Dimanche 25 novembre 2007
On trouve des tas d'estimations variables de ce que coûte un jour de grève. Lundi 19 novembre, Christine Lagarde donnait un chiffre
gouvernemental : le mouvement social des cheminots a coûté 300 à 350 millions d'euros par jour à l'économie française.
Les bons économistes savent pertinemment qu'une grève ne coûte rien à l'économie : la masse monétaire en circulation ne dépend que de la masse de crédits émis par les banques. Et les grèves n'ont
aucune espèce d'influence sur cette masse monétaire. Il y a donc autant de pouvoir d'achat en circulation avant et après la grève, et pas 300 millions d'euros en moins. Ceux qui énoncent le
contraire imaginent en général que l'argent se crée à la mesure du temps que l'on passe dans un bureau ou une usine, sauf pour les bureaux et les usines publiques, qui
eux détruisent de l'argent.
Ce qu'une grève peut réellement modifier c'est le volume à court terme des transactions, et la répartition de cet argent à travers le chiffre d'affaires des entreprises.
Certains commerces voient simplement leur chiffre d'affaires se reporter d'un jour sur l'autre. Des commerces du même type voient probablement
le chiffre d'affaires se reporter d'une enseigne à une autre : les pharmacies de centres commerciaux au profit des pharmacies de quartier par exemple. Les restaurants d'affaires perdent
probablement du chiffre d'affaires, mais le pouvoir d'achat épargné permet sans doute d'augmenter d'autres budgets comme les loisirs.

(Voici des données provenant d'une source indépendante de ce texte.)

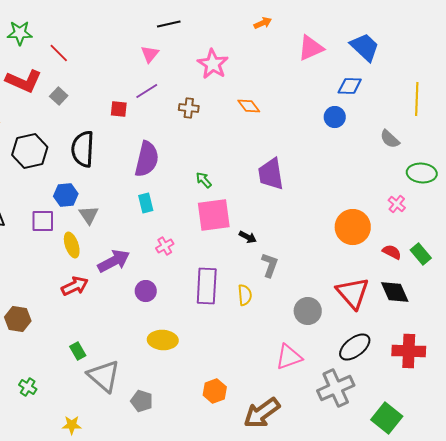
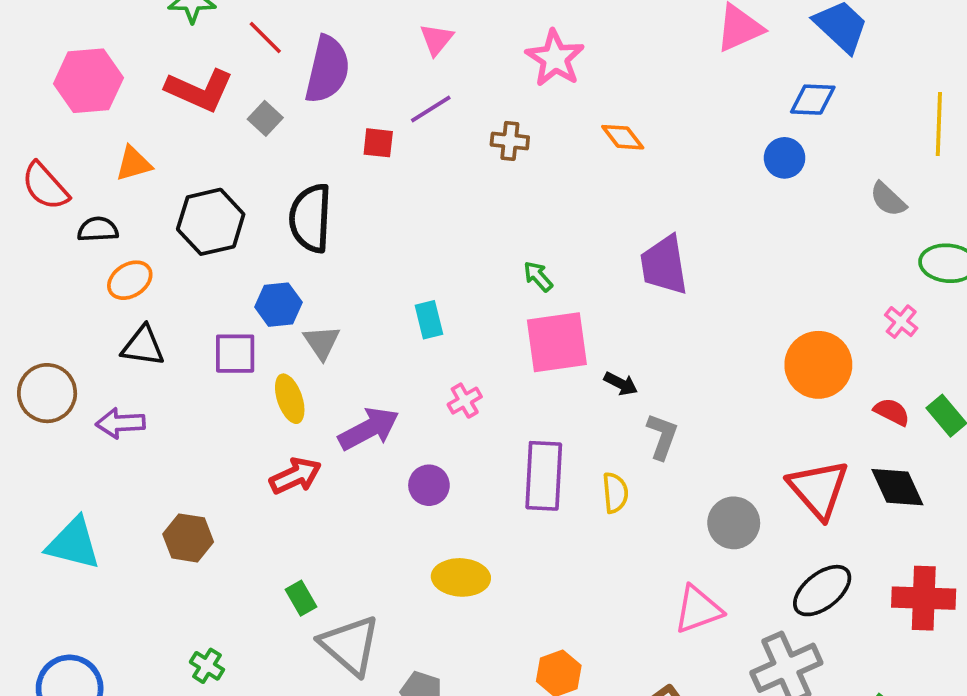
purple semicircle: (147, 159) -> (327, 69), moved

La SNCF ou la RATP qui vendent moins de billets ou doivent rembourser en partie les abonnements perdent de l'argent. Mais elles se rattrapent en ne payant pas les jours de grèves et en augmentant
leurs tarifs de manière démentielle, comme elles le font tous les ans.
Certaines entreprises ne perdent ni ne gagnent rien, si leur chiffre d'affaires dépend de contrats à moyen ou long terme et non de ventes quotidiennes.
Les vendeurs de scooters, les compagnies de taxi et l'exploitant des Vélibs ont même vu leur chiffre d'affaires partir sérieusement à la hausse
pendant la grève.
Au niveau des salariés, les lois du pays font que s'ils sont empêchés de se rendre dans les entreprises - dans le privé surtout - ils voient leur paye amputée. Comme ceci se passe dans toutes les
entreprises, qu'elles gagnent ou perdent de l'argent ou ne voient pas leur CA varier, on peut être certain que ceci entraîne une déformation de la répartition de la valeur ajoutée en faveur des
profits et au détriment des salaires.
Il est donc certain que des grèves de transport entraînent une modification de la répartition du pouvoir d'achat et de la structure des achats des individus. Il
est également prouvé que la vitesse de rotation de l'argent diminue pendant ces grèves. Il n'est en revanche pas démontré que ce ralentissement ne soit pas compensé par une accélération
ultérieure.
Mais quand bien même il n'y aurait pas d'accélération ultérieure de cette vitesse de rotation de l'argent (de la consommation), en quoi est-ce que le pays en souffrirait ?
La représentation pathologique du monde que se font la plupart des élites est à la fois une anomalie
qualitative et quantitative.
Elles ont beau préférer rester chez elles à lire un livre, elles n'en tirent aucune conséquence logique et continuent de prétendre que qualitativement il vaut mieux s'entasser dans un métro bondé
(cela génère du chiffre d'affaires).
Elles ont beau préférer être en vacances à la campagne, elles n'en tirent aucune conséquence logique et continuent de prétendre qu'une économie qui s'arrête de pédaler
chute.
Or, non, rien ni personne ne tombe. Aucun argent n'est perdu. La structure de consommation change, c'est tout. Elle est différente en qualité, ou moindre en
quantité.
Mais le plus significatif, c'est qu'elle est meilleure.